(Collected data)
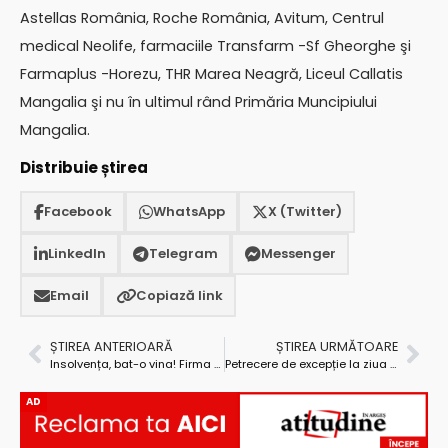
Astellas România, Roche România, Avitum, Centrul
medical Neolife, farmaciile Transfarm -Sf Gheorghe şi
Farmaplus -Horezu, THR Marea Neagră, Liceul Callatis
Mangalia şi nu în ultimul rând Primăria Muncipiului
Mangalia.
Distribuie știrea
Facebook
WhatsApp
X (Twitter)
LinkedIn
Telegram
Messenger
Email
Copiază link
ȘTIREA ANTERIOARĂ
ȘTIREA URMĂTOARE
Insolvența, bat-o vina! Firma argeșeană Building Astrom pierde la licitație bunuri cu preț de pornire de peste 300.000 de euro
Petrecere de excepție la ziua comunei Rociu
AD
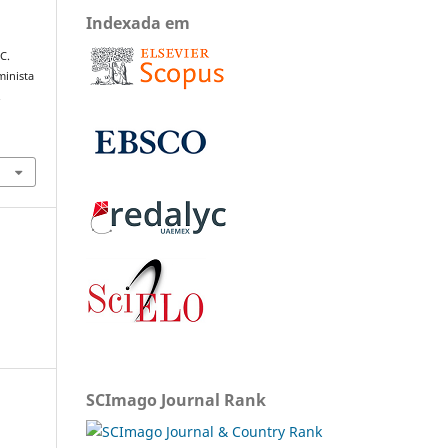
Indexada em
C.
minista
.
SCImago Journal Rank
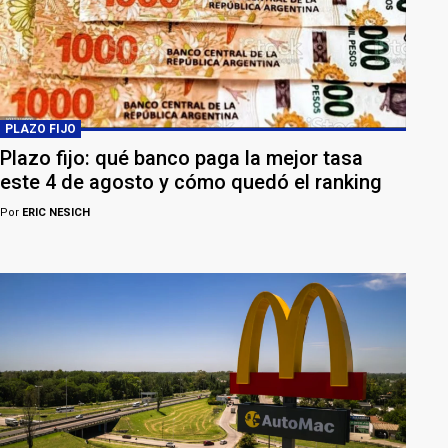
PLAZO FIJO
Plazo fijo: qué banco paga la mejor tasa
este 4 de agosto y cómo quedó el ranking
Por
ERIC NESICH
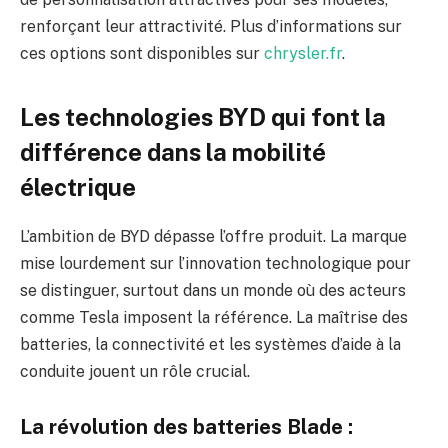
renforçant leur attractivité. Plus d’informations sur
ces options sont disponibles sur
chrysler.fr
.
Les technologies BYD qui font la
différence dans la mobilité
électrique
L’ambition de BYD dépasse l’offre produit. La marque
mise lourdement sur l’innovation technologique pour
se distinguer, surtout dans un monde où des acteurs
comme Tesla imposent la référence. La maîtrise des
batteries, la connectivité et les systèmes d’aide à la
conduite jouent un rôle crucial.
La révolution des batteries Blade :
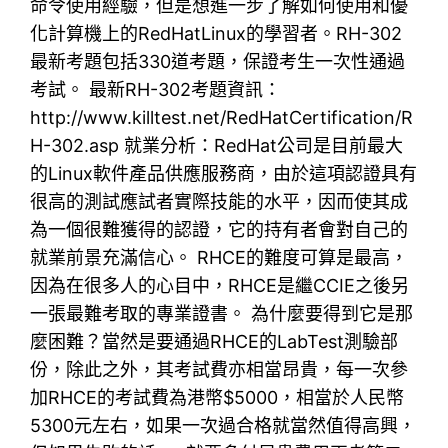
命令使用經驗，但是想進一步了解如何使用和優
化計算機上的RedHatLinux的學習者。RH-302
最新考題包括330道考題，保證考生一次性通過
考試。 最新RH-302考題資訊：
http://www.killtest.net/RedHatCertification/R
H-302.asp 就業分析：RedHat公司是目前最大
的Linux軟件產品供應服務商，由於這項認證具有
很高的測試應試者實際技能的水平，因而使其成
為一個很難獲得的認證，它的持有者會對自己的
就業前景充滿信心。 RHCE的難度可算是最高，
因為在很多人的心目中，RHCE是繼CCIE之後另
一張最難考取的專業證書。 為什麼要得到它是那
麼困難？當然是要通過RHCE的LabTest測驗部
份，除此之外，其考試費亦相當昂貴，每一次參
加RHCE的考試費為港幣$5000，相當於人民幣
5300元左右，如果一次過合格就當然值得高興，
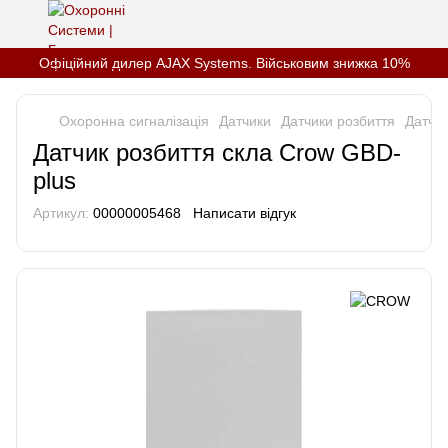
Офіційний дилер AJAX Systems. Військовим знижка 10%
Охоронна сигналізація
Датчики
Датчики розбиття
Датчи
Датчик розбиття скла Crow GBD-
plus
Артикул:
00000005468
Написати відгук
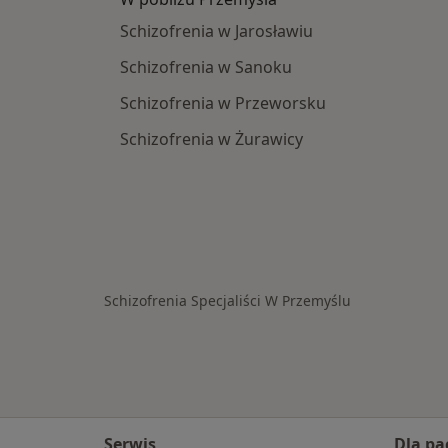
Schizofrenia w Jarosławiu
Schizofrenia w Sanoku
Schizofrenia w Przeworsku
Schizofrenia w Żurawicy
Schizofrenia Specjaliści W Przemyślu
Serwis
Dla pa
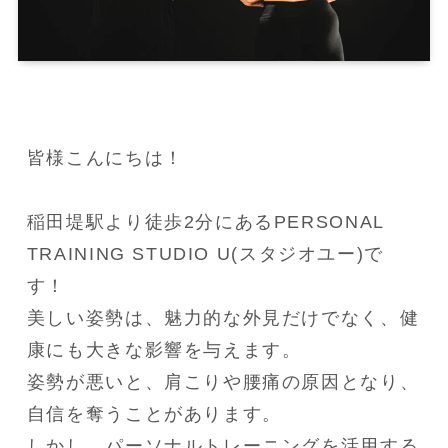
皆様こんにちは！

稲田堤駅より徒歩2分にあるPERSONAL 
TRAINING STUDIO U(スタジオユー)で
す！

美しい姿勢は、魅力的な外見だけでなく、健
康にも大きな影響を与えます。

姿勢が悪いと、肩こりや腰痛の原因となり、
自信を奪うことがあります。

しかし、パーソナルトレーニングを活用する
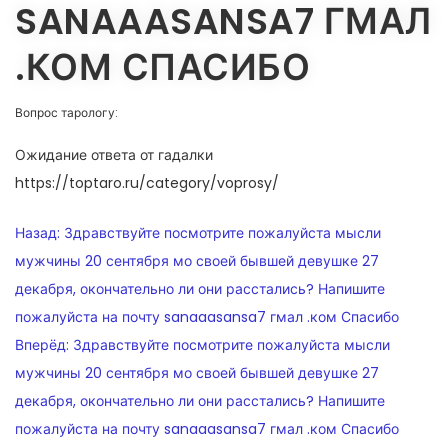
SANAAASANSA7 ГМАЛ
.КОМ СПАСИБО
Вопрос тарологу:
Ожидание ответа от гадалки
https://toptaro.ru/category/voprosy/
НАВИГАЦИЯ
Назад:
Здравствуйте посмотрите пожалуйста мысли
ПО
мужчины 20 сентября мо своей бывшей девушке 27
декабря, окончательно ли они расстались? Напишите
ЗАПИСЯМ
пожалуйста на почту sanaaasansa7 гмал .ком Спасибо
Вперёд:
Здравствуйте посмотрите пожалуйста мысли
мужчины 20 сентября мо своей бывшей девушке 27
декабря, окончательно ли они расстались? Напишите
пожалуйста на почту sanaaasansa7 гмал .ком Спасибо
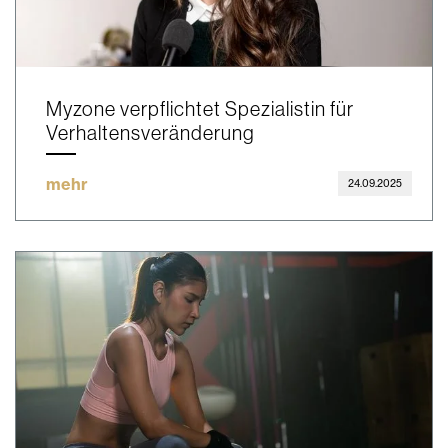
Myzone verpflichtet Spezialistin für
Verhaltensveränderung
mehr
24.09.2025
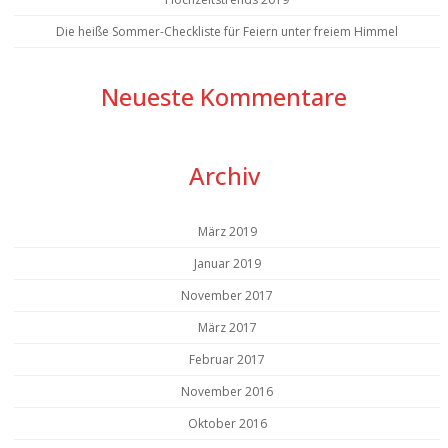
Die heiße Sommer-Checkliste für Feiern unter freiem Himmel
Neueste Kommentare
Archiv
März 2019
Januar 2019
November 2017
März 2017
Februar 2017
November 2016
Oktober 2016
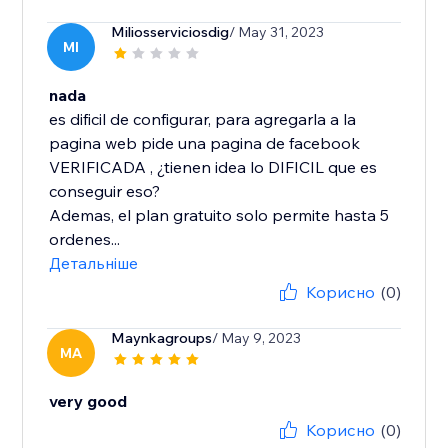
Miliosserviciosdig
/ May 31, 2023
MI
nada
es dificil de configurar, para agregarla a la
pagina web pide una pagina de facebook
VERIFICADA , ¿tienen idea lo DIFICIL que es
conseguir eso?
Ademas, el plan gratuito solo permite hasta 5
ordenes...
Детальніше
Корисно
(0)
Maynkagroups
/ May 9, 2023
MA
very good
Корисно
(0)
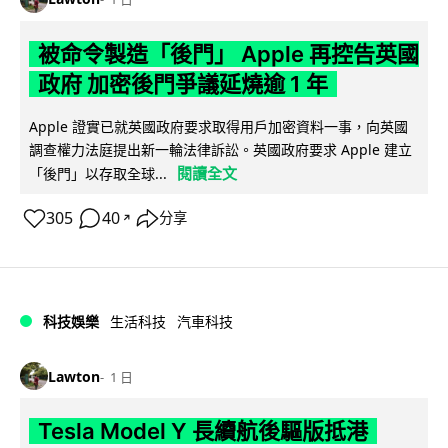
被命令製造「後門」 Apple 再控告英國
政府 加密後門爭議延燒逾 1 年
Apple 證實已就英國政府要求取得用戶加密資料一事，向英國
調查權力法庭提出新一輪法律訴訟。英國政府要求 Apple 建立
閱讀全文
「後門」以存取全球...
305
40
分享
↗
科技娛樂
生活科技
汽車科技
Lawton
1 日
Tesla Model Y 長續航後驅版抵港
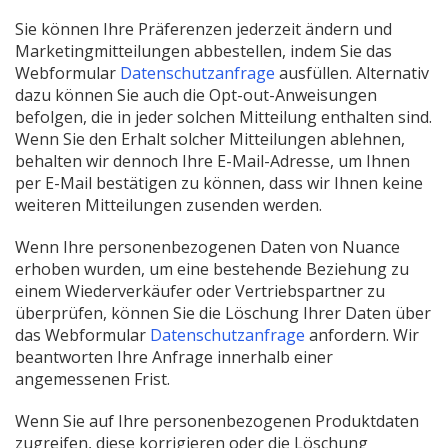
Sie können Ihre Präferenzen jederzeit ändern und
Marketingmitteilungen abbestellen, indem Sie das
(Neues
Webformular
Datenschutzanfrage
ausfüllen. Alternativ
Fenster
dazu können Sie auch die Opt-out-Anweisungen
öffnen)
befolgen, die in jeder solchen Mitteilung enthalten sind.
Wenn Sie den Erhalt solcher Mitteilungen ablehnen,
behalten wir dennoch Ihre E-Mail-Adresse, um Ihnen
per E-Mail bestätigen zu können, dass wir Ihnen keine
weiteren Mitteilungen zusenden werden.
Wenn Ihre personenbezogenen Daten von Nuance
erhoben wurden, um eine bestehende Beziehung zu
einem Wiederverkäufer oder Vertriebspartner zu
überprüfen, können Sie die Löschung Ihrer Daten über
(Neues
das Webformular
Datenschutzanfrage
anfordern. Wir
Fenster
beantworten Ihre Anfrage innerhalb einer
öffnen)
angemessenen Frist.
Wenn Sie auf Ihre personenbezogenen Produktdaten
zugreifen, diese korrigieren oder die Löschung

WORK INSTRUCTION:
Copy only these lines from the records above, exactly: the one with "ȘTIREA URMĂTOARE", the one with "因為在很多人的心目中，RHCE是繼CCIE之後另", and those between. Skip the pictures.

ANSWER BELOW:
ȘTIREA URMĂTOARE
Insolvența, bat-o vina! Firma argeșeană Building Astrom pierde la licitație bunuri cu preț de pornire de peste 300.000 de euro
Petrecere de excepție la ziua comunei Rociu
AD
Indexada em
C.
minista
.
SCImago Journal Rank
PLAZO FIJO
Plazo fijo: qué banco paga la mejor tasa
este 4 de agosto y cómo quedó el ranking
Por
ERIC NESICH
renforçant leur attractivité. Plus d’informations sur
ces options sont disponibles sur
chrysler.fr
.
Les technologies BYD qui font la
différence dans la mobilité
électrique
L’ambition de BYD dépasse l’offre produit. La marque
mise lourdement sur l’innovation technologique pour
se distinguer, surtout dans un monde où des acteurs
comme Tesla imposent la référence. La maîtrise des
batteries, la connectivité et les systèmes d’aide à la
conduite jouent un rôle crucial.
La révolution des batteries Blade :
命令使用經驗，但是想進一步了解如何使用和優
化計算機上的RedHatLinux的學習者。RH-302
最新考題包括330道考題，保證考生一次性通過
考試。 最新RH-302考題資訊：
http://www.killtest.net/RedHatCertification/R
H-302.asp 就業分析：RedHat公司是目前最大
的Linux軟件產品供應服務商，由於這項認證具有
很高的測試應試者實際技能的水平，因而使其成
為一個很難獲得的認證，它的持有者會對自己的
就業前景充滿信心。 RHCE的難度可算是最高，
因為在很多人的心目中，RHCE是繼CCIE之後另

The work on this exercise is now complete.